0

I have a data frame like the following

c1 c2
1 2
1 3
2 4
2 5
2 2
3 1
3 2
...

I want to get unique c1 values, where c2 can be chosen with equal probability if there are multiple rows with the same c1 value. For example, the final result can be:

c1 c2
1 2
2 2
3 2
...

"A random choice of c2 for each possible value of c1" is what I want.

Qiang Li
  • 10,593
  • 21
  • 77
  • 148
  • A clearer explanation is needed in order for this question to be comprehensible. – whuber May 29 '13 at 19:04
  • which part is not clear? – Qiang Li May 29 '13 at 20:36
  • 2
    None of it! Please see my comment to Stefan Wager's reply for some different examples of how this could be interpreted. – whuber May 29 '13 at 21:15
  • 2
    I agree with @whuber - as it stands what you're asking for can be interpreted in a number of ways. Can you try to clarify the situation you want in a really simple completely worked example or two? (for example, one where c1 only takes two different values, and there are only say three rows, where you explicitly describe the distribution you want to sample from) – Glen_b May 29 '13 at 22:29

2 Answers2

1

Here's a simple way to do it. Let's say your dataframe is called df.

x = unique(df$c1);
y = sapply(x, function(arg)sample(df$c2[df$c1 == arg], 1));
new_df = data.frame(c1 = x, c2 = y);
Stefan Wager
  • 126
  • 2
  • 1
    To do what?
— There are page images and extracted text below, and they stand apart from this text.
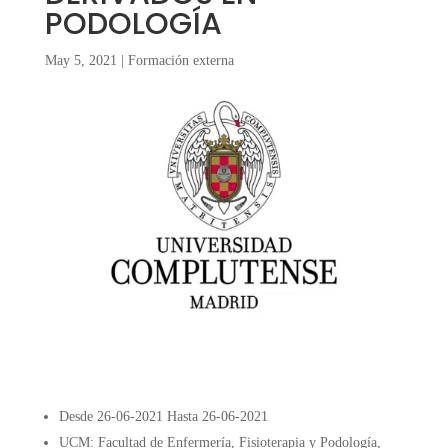
PODOLOGÍA
May 5, 2021
|
Formación externa
Desde 26-06-2021 Hasta 26-06-2021
UCM: Facultad de Enfermería, Fisioterapia y Podología,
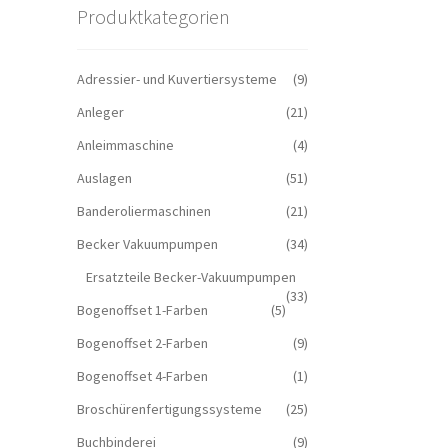
Produktkategorien
Adressier- und Kuvertiersysteme
(9)
Anleger
(21)
Anleimmaschine
(4)
Auslagen
(51)
Banderoliermaschinen
(21)
Becker Vakuumpumpen
(34)
Ersatzteile Becker-Vakuumpumpen
(33)
Bogenoffset 1-Farben
(5)
Bogenoffset 2-Farben
(9)
Bogenoffset 4-Farben
(1)
Broschürenfertigungssysteme
(25)
Buchbinderei
(9)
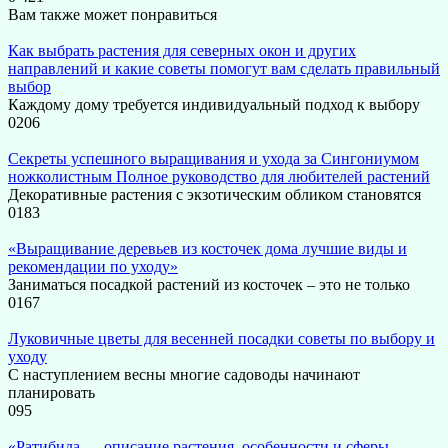
Вам также может понравиться
Как выбрать растения для северных окон и других
направлений и какие советы помогут вам сделать правильный
выбор
Каждому дому требуется индивидуальный подход к выбору
0
206
Секреты успешного выращивания и ухода за Сингониумом
ножколистным Полное руководство для любителей растений
Декоративные растения с экзотическим обликом становятся
0
183
«Выращивание деревьев из косточек дома лучшие виды и
рекомендации по уходу»
Заниматься посадкой растений из косточек – это не только
0
167
Луковичные цветы для весенней посадки советы по выбору и
уходу
С наступлением весны многие садоводы начинают
планировать
0
95
«Ратибида — описание растения, особенности и сферы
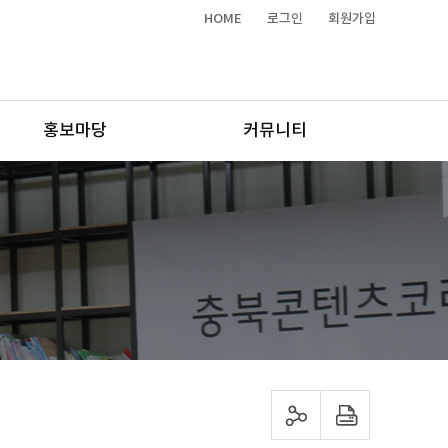
HOME
로그인
회원가입
홍보마당
커뮤니티
sns 공유하기
프린트하기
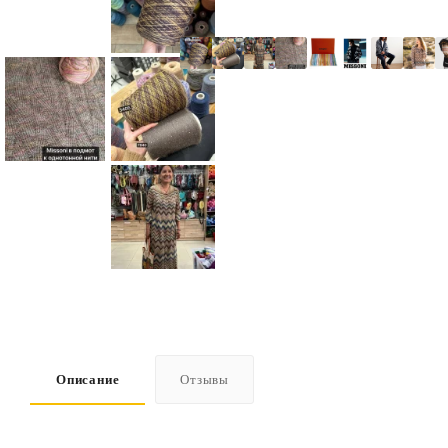
Описание
Отзывы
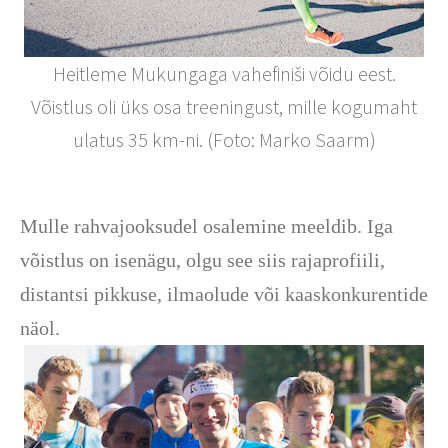
Heitleme Mukungaga vahefiniši võidu eest.
Võistlus oli üks osa treeningust, mille kogumaht
ulatus 35 km-ni. (Foto: Marko Saarm)
Mulle rahvajooksudel osalemine meeldib. Iga
võistlus on isenägu, olgu see siis rajaprofiili,
distantsi pikkuse, ilmaolude või kaaskonkurentide
näol.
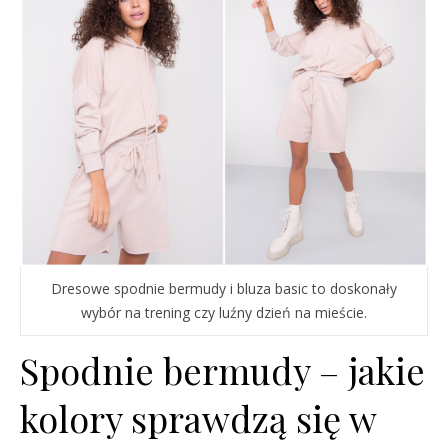
Dresowe spodnie bermudy i bluza basic to doskonały
wybór na trening czy luźny dzień na mieście.
Spodnie bermudy – jakie
kolory sprawdzą się w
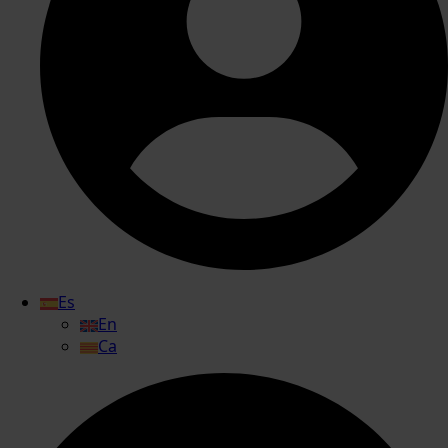
Es
En
Ca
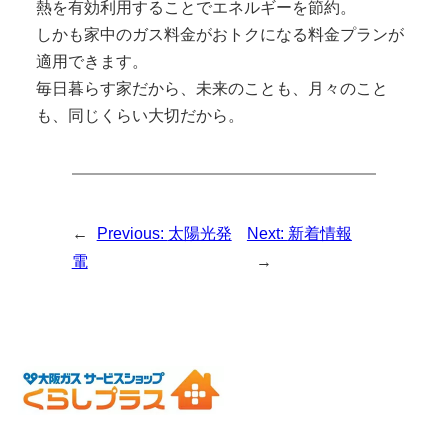
熱を有効利用することでエネルギーを節約。
しかも家中のガス料金がおトクになる料金プランが
適用できます。
毎日暮らす家だから、未来のことも、月々のこと
も、同じくらい大切だから。
←
Previous:
太陽光発
Next:
新着情報
電
→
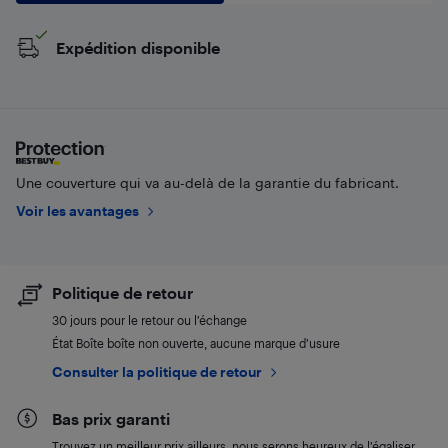
Expédition disponible
Une couverture qui va au-delà de la garantie du fabricant.
Voir les avantages
Politique de retour
30 jours pour le retour ou l’échange
État Boîte boîte non ouverte, aucune marque d’usure
Consulter la politique de retour
Bas prix garanti
Trouvez un meilleur prix ailleurs, nous serons heureux de l’égaliser.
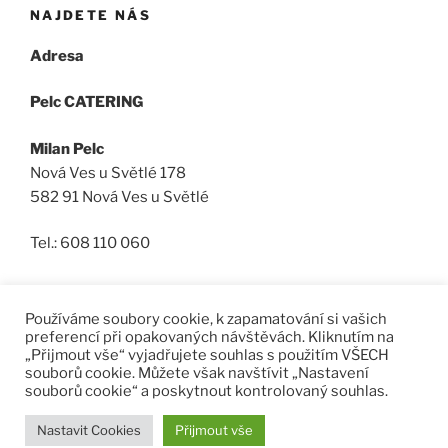
NAJDETE NÁS
Adresa
Pelc CATERING
Milan Pelc
Nová Ves u Světlé 178
582 91 Nová Ves u Světlé
Tel.: 608 110 060
Používáme soubory cookie, k zapamatování si vašich
preferencí při opakovaných návštěvách. Kliknutím na
„Přijmout vše“ vyjadřujete souhlas s použitím VŠECH
Facebook
Machista
Email
souborů cookie. Můžete však navštívit „Nastavení
2018
souborů cookie“ a poskytnout kontrolovaný souhlas.
Používáme WordPress (v češtině).
Nastavit Cookies
Přijmout vše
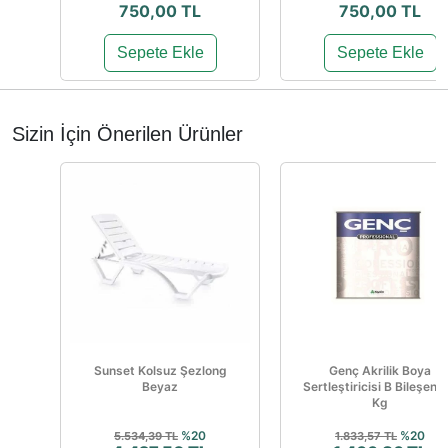
750,00 TL
750,00 TL
Sepete Ekle
Sepete Ekle
Sizin İçin Önerilen Ürünler
Sunset Kolsuz Şezlong
Genç Akrilik Boya
Beyaz
Sertleştiricisi B Bileşen 1
Kg
%20
%20
5.534,39 TL
1.833,57 TL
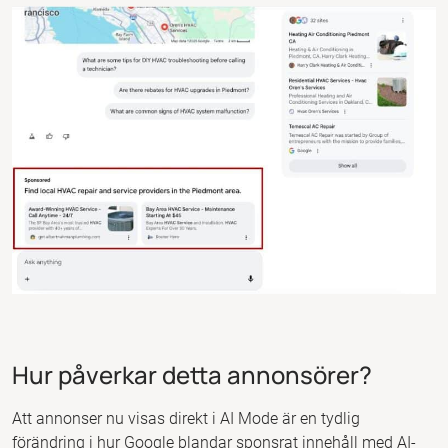
Hur påverkar detta annonsörer?
Att annonser nu visas direkt i AI Mode är en tydlig
förändring i hur Google blandar sponsrat innehåll med AI-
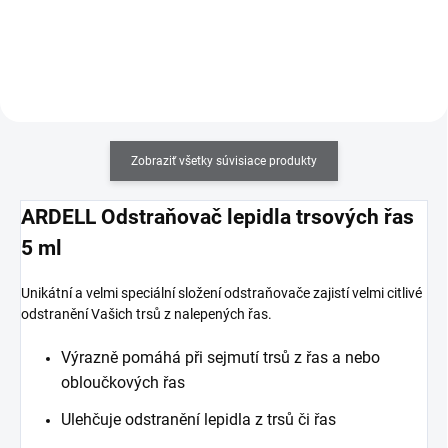
poškození řas. Aplikátor
obsahuje oblé zatlačovátko, které
je možné použít při dokončení
aplikace řas.
Zobraziť všetky súvisiace produkty
ARDELL Odstraňovač lepidla trsových řas
5 ml
Unikátní a velmi speciální složení odstraňovače zajistí velmi citlivé
odstranění Vašich trsů z nalepených řas.
Výrazně pomáhá při sejmutí trsů z řas a nebo
obloučkových řas
Ulehčuje odstranění lepidla z trsů či řas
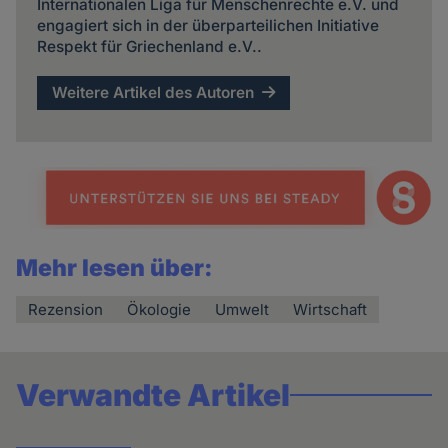
Internationalen Liga für Menschenrechte e.V. und
engagiert sich in der überparteilichen Initiative
Respekt für Griechenland e.V..
Weitere Artikel des Autoren
Mehr lesen über:
Rezension
Ökologie
Umwelt
Wirtschaft
Verwandte Artikel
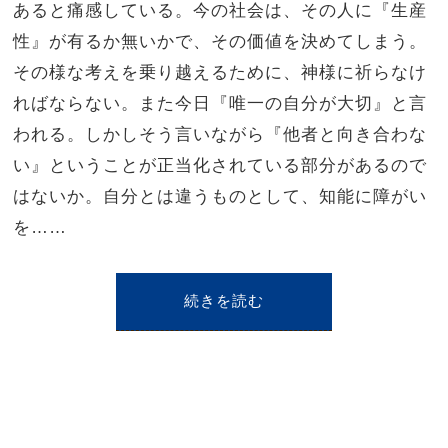
あると痛感している。今の社会は、その人に『生産
性』が有るか無いかで、その価値を決めてしまう。
その様な考えを乗り越えるために、神様に祈らなけ
ればならない。また今日『唯一の自分が大切』と言
われる。しかしそう言いながら『他者と向き合わな
い』ということが正当化されている部分があるので
はないか。自分とは違うものとして、知能に障がい
を……
続きを読む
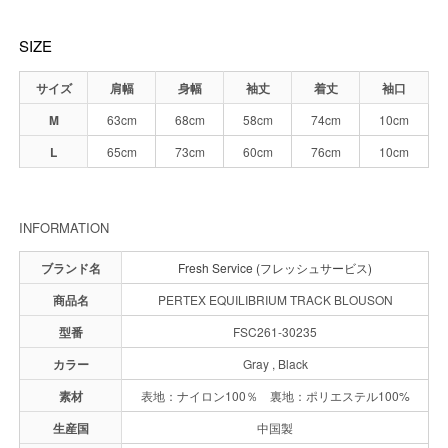
SIZE
サイズ
肩幅
身幅
袖丈
着丈
袖口
M
63cm
68cm
58cm
74cm
10cm
L
65cm
73cm
60cm
76cm
10cm
INFORMATION
ブランド名
Fresh Service (フレッシュサービス)
商品名
PERTEX EQUILIBRIUM TRACK BLOUSON
型番
FSC261-30235
カラー
Gray , Black
素材
表地：ナイロン100％ 裏地：ポリエステル100%
生産国
中国製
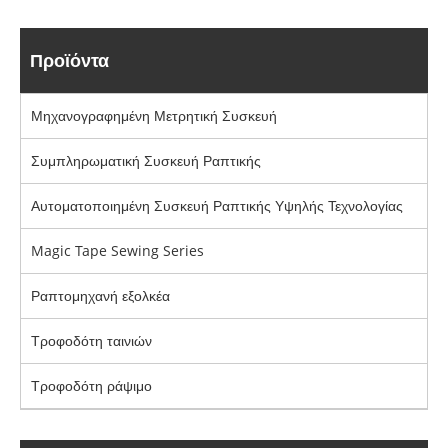
Προϊόντα
Μηχανογραφημένη Μετρητική Συσκευή
Συμπληρωματική Συσκευή Ραπτικής
Αυτοματοποιημένη Συσκευή Ραπτικής Υψηλής Τεχνολογίας
Magic Tape Sewing Series
Ραπτομηχανή εξολκέα
Τροφοδότη ταινιών
Τροφοδότη ράψιμο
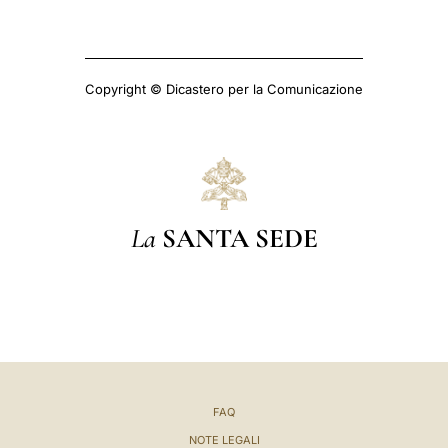
Copyright © Dicastero per la Comunicazione
La
SANTA SEDE
FAQ
NOTE LEGALI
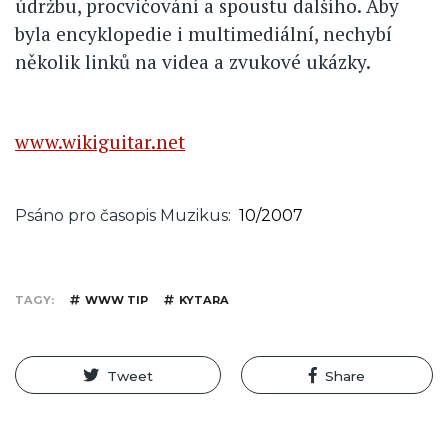
údržbu, procvičování a spoustu dalšího. Aby
byla encyklopedie i multimediální, nechybí
několik linků na videa a zvukové ukázky.
www.wikiguitar.net
Psáno pro časopis Muzikus
10/2007
TAGY
WWW TIP
KYTARA
Tweet
Share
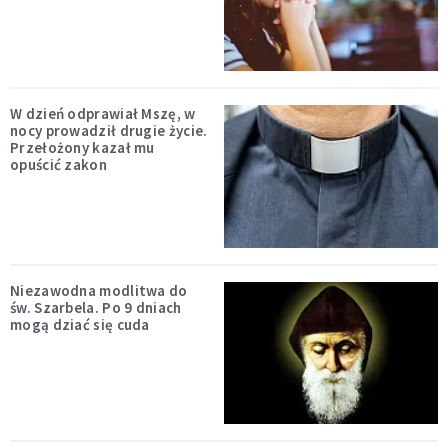
W dzień odprawiał Mszę, w
nocy prowadził drugie życie.
Przełożony kazał mu
opuścić zakon
Niezawodna modlitwa do
św. Szarbela. Po 9 dniach
mogą dziać się cuda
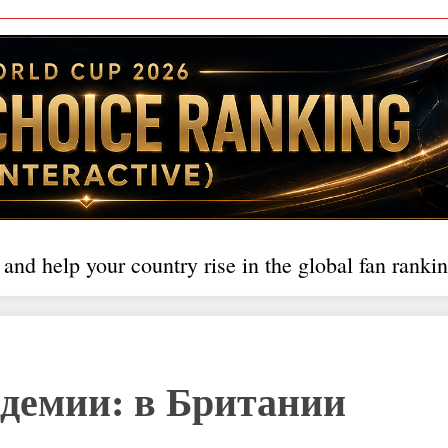
 and help your country rise in the global fan rankin
ндемии: в Британии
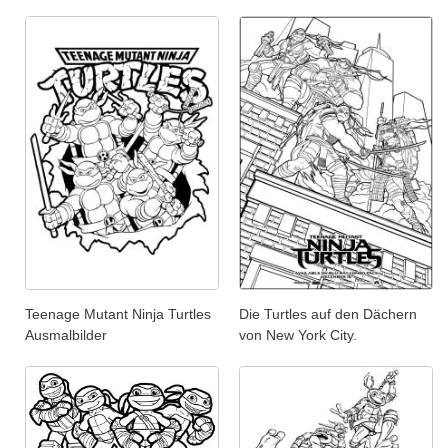
Teenage Mutant Ninja Turtles
Die Turtles auf den Dächern
Ausmalbilder
von New York City.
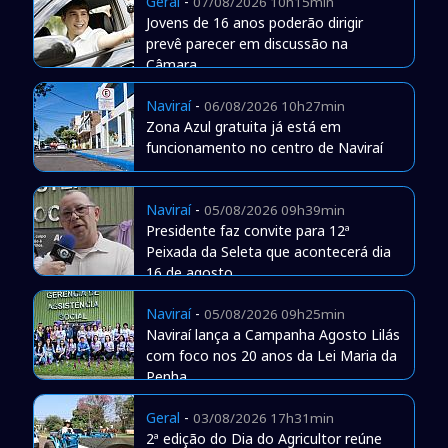
Geral
-
07/08/2026 10h15min
Jovens de 16 anos poderão dirigir
prevê parecer em discussão na
Câmara
Naviraí
-
06/08/2026 10h27min
Zona Azul gratuita já está em
funcionamento no centro de Naviraí
Naviraí
-
05/08/2026 09h39min
Presidente faz convite para 12ª
Peixada da Seleta que acontecerá dia
16 de agosto
Naviraí
-
05/08/2026 09h25min
Naviraí lança a Campanha Agosto Lilás
com foco nos 20 anos da Lei Maria da
Penha
Geral
-
03/08/2026 17h31min
2ª edição do Dia do Agricultor reúne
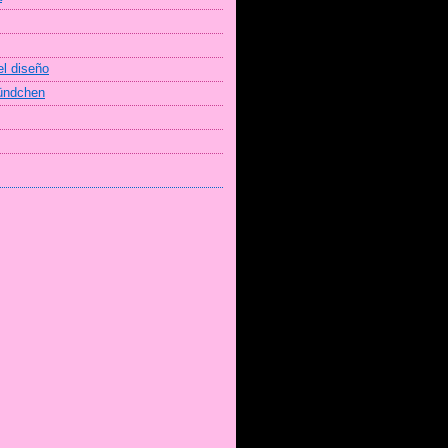
el diseño
Bündchen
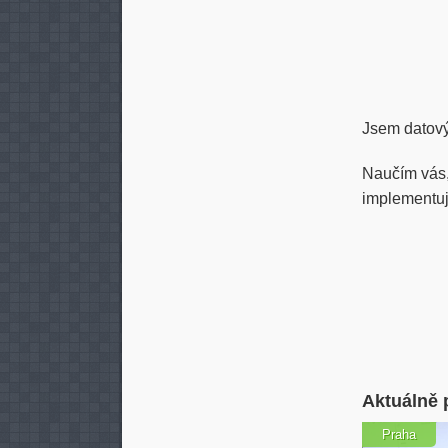
Jsem datový 
Naučím vás, 
implementuj
Aktuálně 
Praha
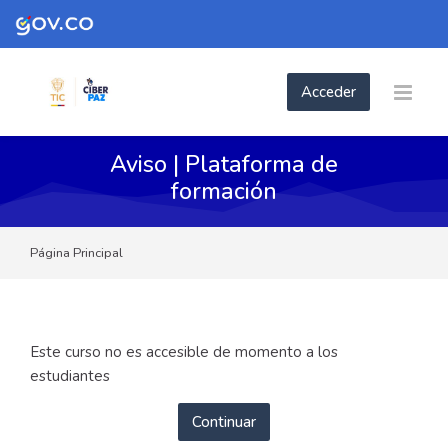
Skip to navigation
Skip to login form
Skip to footer
Salta al contenido principal
Acceder
Aviso | Plataforma de
formación
Página Principal
Este curso no es accesible de momento a los
estudiantes
Continuar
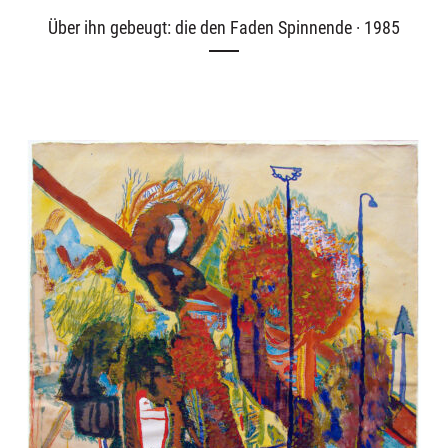
Über ihn gebeugt: die den Faden Spinnende · 1985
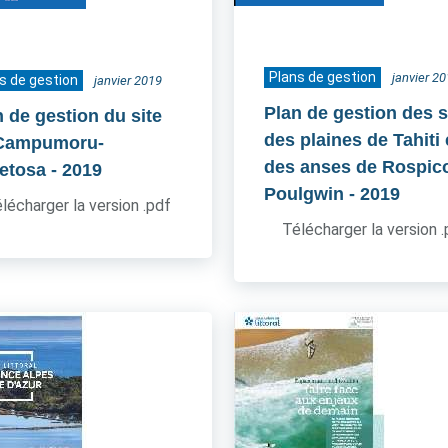
Plans de gestion
janvier 2
s de gestion
janvier 2019
Plan de gestion des s
n de gestion du site
des plaines de Tahiti 
Campumoru-
des anses de Rospico
etosa
- 2019
Poulgwin
- 2019
lécharger la version .pdf
Télécharger la version 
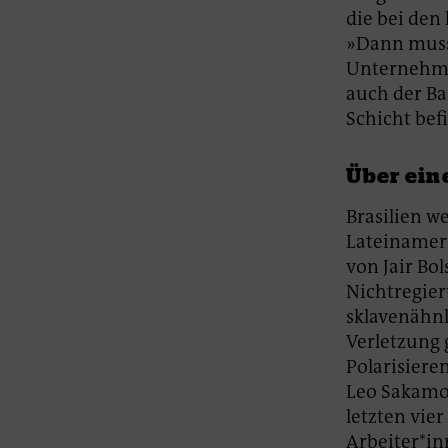
die bei den
»Dann muss 
Unternehmer
auch der Ba
Schicht bef
Über ein
Brasilien w
Lateinameri
von Jair Bo
Nichtregier
sklavenähnl
Verletzung 
Polarisiere
Leo Sakamot
letzten vier
Arbeiter*in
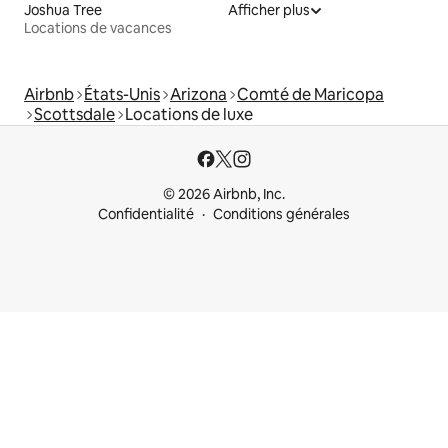
Joshua Tree
Afficher plus
Locations de vacances
Airbnb
États-Unis
Arizona
Comté de Maricopa
Scottsdale
Locations de luxe
© 2026 Airbnb, Inc.
Confidentialité
Conditions générales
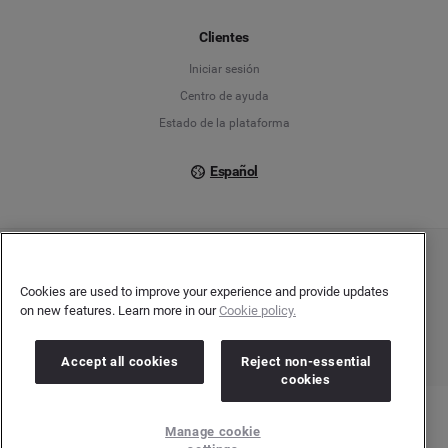
Français
Clientes
Iniciar sesión
Italiano
Centro de ayuda
Estado de la plataforma
Español
Copyright © 2026 Brandwatch. Todos los derechos reservados. Cision Group Ltd, 7th
Floor, 5 Churchill Place, Canary Wharf, London, E14 5HU
Cookies are used to improve your experience and provide updates
Company number: 03898053 | VAT number: 754 750 710
on new features. Learn more in our
Cookie policy.
Accept all cookies
Reject non-essential
cookies
Manage cookie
What version of this question are you answering? The set of unique values of `c1` that appears in a simple random sample of `c2`? A random choice of `c2` for each possible value of `c1`? Something else? – whuber May 29 '13 at 19:43
  • 1
    "A random choice of c2 for each possible value of c1" is what I want. – Qiang Li May 29 '13 at 21:51
0

Here's an easy way to sample a value of c2 for each unique value of c1:

aggregate(c2 ~ c1, dat, sample, 1) # dat is the name of you data frame

  c1 c2
1  1  2
2  2  4
3  3  1
Sven Hohenstein
  • 80,497
  • 17
  • 145
  • 168